## Work item
Please give again, exactly, every line of the material from the one containing "-30° Tot +110°C" to the end, including both of those lines.

_____

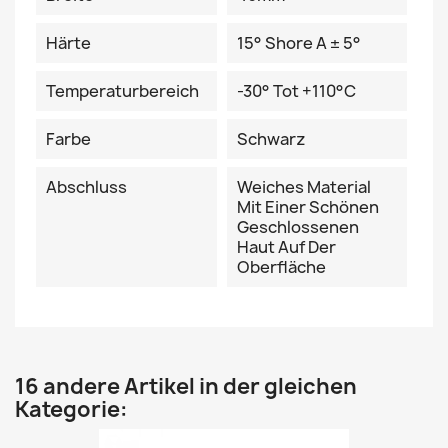
Härte
15° Shore A ± 5°
Temperaturbereich
-30° Tot +110°C
Farbe
Schwarz
Abschluss
Weiches Material
Mit Einer Schönen
Geschlossenen
Haut Auf Der
Oberfläche
16 andere Artikel in der gleichen
Kategorie:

_____

## Result for this task
-30° Tot +110°C
Farbe
Schwarz
Abschluss
Weiches Material
Mit Einer Schönen
Geschlossenen
Haut Auf Der
Oberfläche
16 andere Artikel in der gleichen
Kategorie:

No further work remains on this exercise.